Friday, September 28, 2018

No new coal in Europe

IEEFA has a report suggesting that no new coal power stations in (Western) Europe will be built.

Western Europe may already have built its last coal power plant as governments everywhere crack down on greenhouse-gas pollution.

That’s the view of Gonzalo Garcia, the global co-head of natural resources at Goldman Sachs Group Inc. While U.S. President Donald Trump is seeking to revive the industry, politicians across Europe are working hard to stop using the dirtiest fossil fuel.

German Chancellor Angela Merkel has named a panel of lawmakers from the main political parties to consider when the nation can close its last coal plant. The U.K. has vowed to do so by 2025. And financiers, notably Standard Chartered Plc earlier this week, are getting cold feet about writing loans for new coal plants.

“I personally believe that we’re not going to see a new coal plant being built in western Europe ever again,” Garcia said at a conference in Oslo on Wednesday. “It will be very challenging in most OECD countries to build new coal plants. It’s going to become increasingly expensive.”

The coal plants that remain open are becoming more expensive to run. Coal for delivery in Rotterdam is approaching $100 a ton, its highest in five years, and the cost of carbon emissions allowances is near the most it’s been in a decade.

[Read more here]

The recent rise in the cost of carbon certificates has been dramatic.   Since the beginning of the EU's carbon market, it has been flawed.  Too many free carbon certificates were given to coal power stations.  But recently the rules were tightened up, and the cost of carbon has quadrupled:


After many years of excess CO2 allowances, the price for emitting carbon has risen significantly in the European Union over the last year.
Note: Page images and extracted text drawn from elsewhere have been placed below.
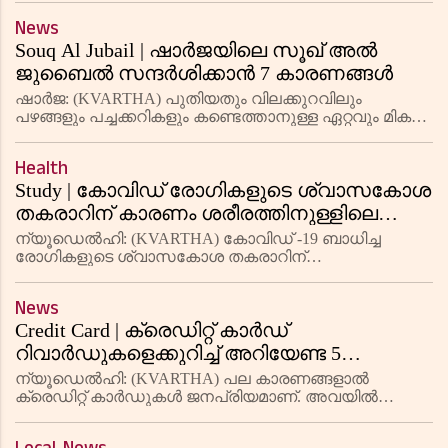
പൊലീസ് അന്വേഷണം ഊര്‍ജിതമാക്കി. അന്തര്‍സ
News
Souq Al Jubail | ഷാർജയിലെ സൂഖ് അൽ
ജുബൈൽ സന്ദർശിക്കാൻ 7 കാരണങ്ങൾ
ഷാർജ: (KVARTHA) പുതിയതും വിലക്കുറവിലും
പഴങ്ങളും പച്ചക്കറികളും കണ്ടെത്താനുള്ള ഏറ്റവും മികച്ച
സ്ഥലങ്ങളിലൊന്നാണ് ഷാർജയിലെ സൂഖ് അൽ
ജുബൈൽ. ഈ പരമ്പരാഗത അറബ് വിപണി വെറും
Health
പഴങ്ങളും പച്ചക്കറികളും മാത്രമല്ല, മറ
Study | കോവിഡ് രോഗികളുടെ ശ്വാസകോശ
തകരാറിന് കാരണം ശരീരത്തിനുള്ളിലെ
അപൂർവമായൊരു മരണമെന്ന് പഠനം
ന്യൂഡെൽഹി: (KVARTHA) കോവിഡ് -19 ബാധിച്ച
രോഗികളുടെ ശ്വാസകോശ തകരാറിന്
കാരണമാകുന്നത് ഇതുവരെ കണ്ടെത്തിയിട്ടില്ലാത്ത ഒരു
കോശ മരണ രീതിയാണെന്ന് പുതിയ പഠനം കണ്ടെത്തി.
News
ഫെറോപ്റ്റോസിസ് (Ferroptosis) എന്ന ഈ പ്രക
Credit Card | ക്രെഡിറ്റ് കാർഡ്
റിവാർഡുകളെക്കുറിച്ച് അറിയേണ്ട 5
കാര്യങ്ങൾ
ന്യൂഡെൽഹി: (KVARTHA) പല കാരണങ്ങളാൽ
ക്രെഡിറ്റ് കാർഡുകൾ ജനപ്രിയമാണ്. അവയിൽ
ഏറ്റവും പ്രധാനപ്പെട്ടത് റിവാർഡുകളാണ്. ക്രെഡിറ്റ്
കാർഡുകൾ ഉപയോഗിക്കുന്നതിലൂടെ നിങ്ങൾക്ക്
Owners of European coal-fired power plants are closely following the development of the price for emitting CO2. In less than a year, the price for CO2 allowances in the European Union’s Emissions Trading System (known as the EU ETS) have more than quadrupled. The price for emitting a single ton of CO2 reached EUR 20 in August this year, which is a ten year high. These developments are tipping the balance in favour of wind and solar power on European electricity markets.
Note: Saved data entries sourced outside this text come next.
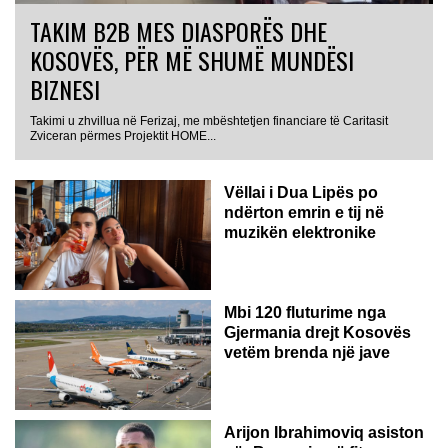
TAKIM B2B MES DIASPORËS DHE
KOSOVËS, PËR MË SHUMË MUNDËSI
BIZNESI
Takimi u zhvillua në Ferizaj, me mbështetjen financiare të Caritasit
Zviceran përmes Projektit HOME...
Vëllai i Dua Lipës po
ndërton emrin e tij në
muzikën elektronike
GJERMANI
Mbi 120 fluturime nga
Gjermania drejt Kosovës
vetëm brenda një jave
Arijon Ibrahimoviq asiston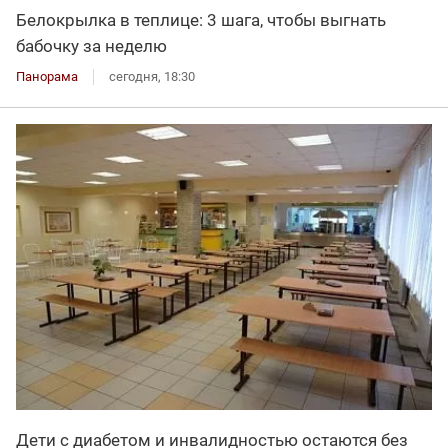
Белокрылка в теплице: 3 шага, чтобы выгнать
бабочку за неделю
Панорама
сегодня, 18:30
Дети с диабетом и инвалидностью остаются без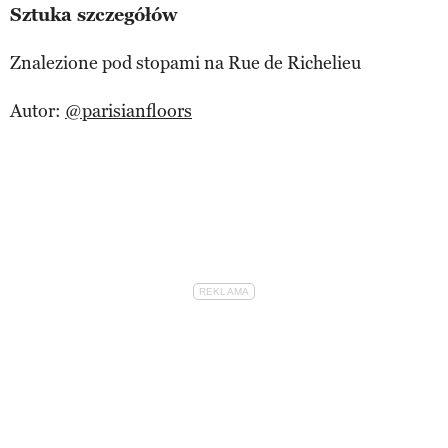
Sztuka szczegółów
Znalezione pod stopami na Rue de Richelieu
Autor:
@parisianfloors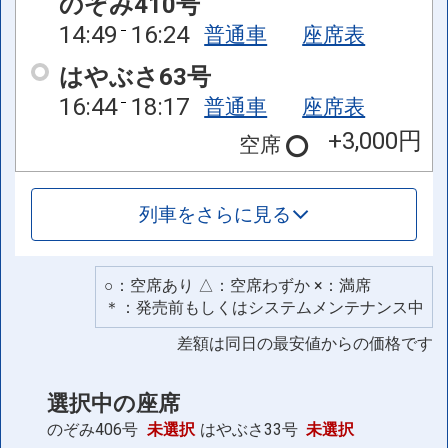
のぞみ410号
14:49
16:24
普通車
座席表
はやぶさ63号
16:44
18:17
普通車
座席表
+3,000円
空席
列車をさらに見る
○：空席あり △：空席わずか ×：満席
＊：発売前もしくはシステムメンテナンス中
差額は同日の最安値からの価格です
選択中の座席
のぞみ406号
未選択
はやぶさ33号
未選択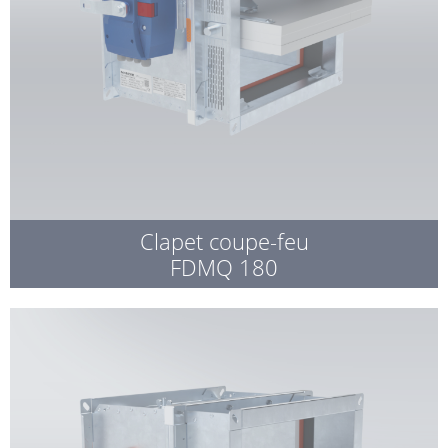
Clapet coupe-feu
FDMQ 180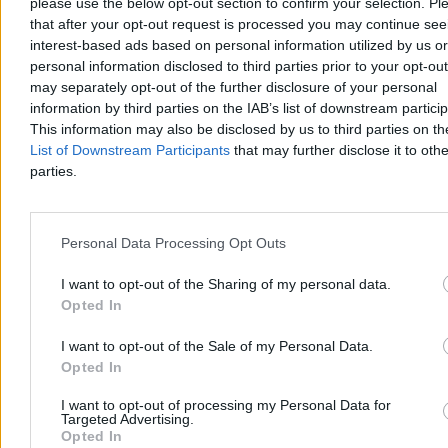
please use the below opt-out section to confirm your selection. Pl
that after your opt-out request is processed you may continue see
interest-based ads based on personal information utilized by us or
Napaść z ostrym przedmiotem w Kamiennej
personal information disclosed to third parties prior to your opt-ou
Górze. 16-latek zatrzymany
may separately opt-out of the further disclosure of your personal
information by third parties on the IAB’s list of downstream partici
W piątkowy wieczór przy ul. Księcia Bolka I w Kamiennej Górze
This information may also be disclosed by us to third parties on t
doszło do napaści z użyciem ostrego przedmiotu na 15-latka.
List of Downstream Participants
that may further disclose it to othe
Nastolatek w stanie zagrażającym życiu trafił śmigłowcem LPR do
parties.
szpitala we Wrocławiu. Podejrzanym o napaść jest zatrzymany 16-
latek; drugiego nastolatka policja zwolniła do domu.
Personal Data Processing Opt Outs
Aleksandra Cieślik
I want to opt-out of the Sharing of my personal data.
Dzisiaj 15:22
Opted In
2 min
Reklama
I want to opt-out of the Sale of my Personal Data.
Reklama
Opted In
I want to opt-out of processing my Personal Data for
Targeted Advertising.
Opted In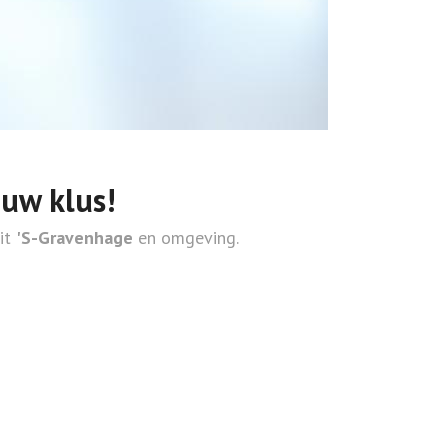
ouw klus!
uit
'S-Gravenhage
en omgeving.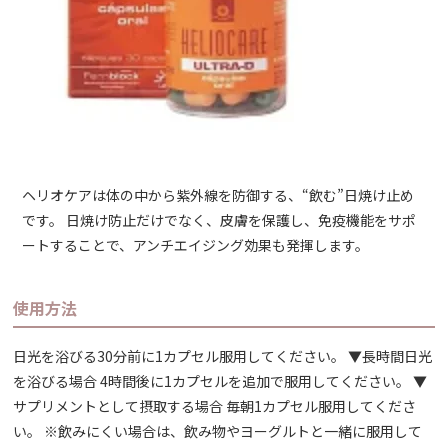
ヘリオケアは体の中から紫外線を防御する、“飲む”日焼け止め
です。 日焼け防止だけでなく、皮膚を保護し、免疫機能をサポ
ートすることで、アンチエイジング効果も発揮します。
使用方法
日光を浴びる30分前に1カプセル服用してください。 ▼長時間日光
を浴びる場合 4時間後に1カプセルを追加で服用してください。 ▼
サプリメントとして摂取する場合 毎朝1カプセル服用してくださ
い。 ※飲みにくい場合は、飲み物やヨーグルトと一緒に服用して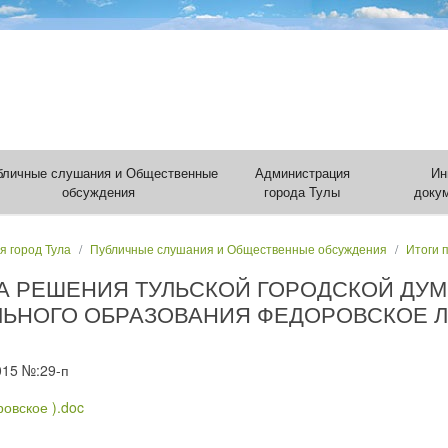
бличные слушания и Общественные
Администрация
Ин
обсуждения
города Тулы
доку
я город Тула
Публичные слушания и Общественные обсуждения
Итоги 
А РЕШЕНИЯ ТУЛЬСКОЙ ГОРОДСКОЙ ДУ
ЬНОГО ОБРАЗОВАНИЯ ФЕДОРОВСКОЕ 
015 №:29-п
овское ).doc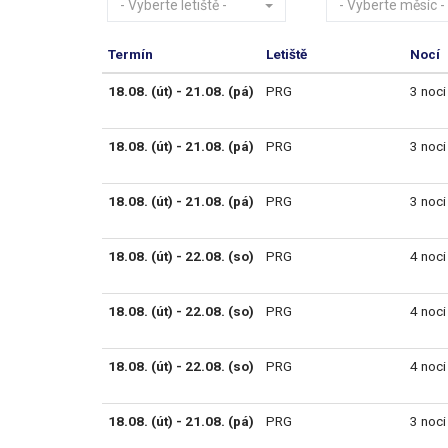
- Vyberte letiště -
- Vyberte měsíc -
Termín
Letiště
Nocí
18.08. (út) - 21.08. (pá)
PRG
3 noci
18.08. (út) - 21.08. (pá)
PRG
3 noci
18.08. (út) - 21.08. (pá)
PRG
3 noci
18.08. (út) - 22.08. (so)
PRG
4 noci
18.08. (út) - 22.08. (so)
PRG
4 noci
18.08. (út) - 22.08. (so)
PRG
4 noci
18.08. (út) - 21.08. (pá)
PRG
3 noci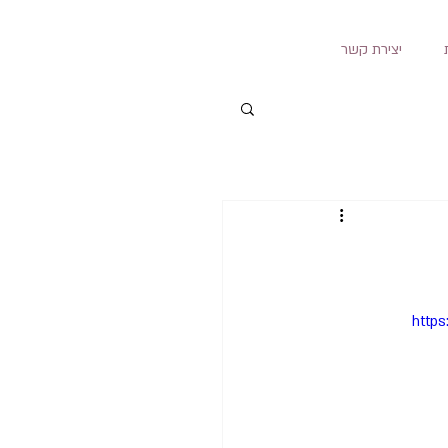
יצירת קשר
https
For many years, the EU ETS has been characterised by an excess of CO2 allowances, which has made it relatively inexpensive to emit CO2 gases. Therefore, a number of EU member states, including Denmark, have repeatedly stressed the need to urgently institute measures that would reverse the ETS’ fortunes when a reform of the ETS for the 2021 – 2030 period was due to be adopted.

Negotiations to reform the ETS were concluded in 2017 and entered into force in February 2018. The subsequent agreement included provisions to significantly strengthen the ETS. Excess CO2 allowances are now quickly taken off the market and transferred to a reserve. A large number of the said allowances will also be permanently cancelled. The cancellation can mean that billions of allowances will never be placed on the market again, thus increasing the cost of pollution.

[Read more here]

EU Carbon price per tonne

To put a carbon price of E20/tonne of CO2 emissions in perspective, it's worth remembering that each ton of (black) coal burned produces roughly 2.9 tons of CO2.  So the carbon tax in effect increases the cost of coal (currently around US$120 dollars) by US$67 (E20*2.9*1.15 Euro/$ exrate).  That's a lot.

So, yes, no new coal for Europe--and the continued shuttering of existing coal power stations as new renewable capacity is installed.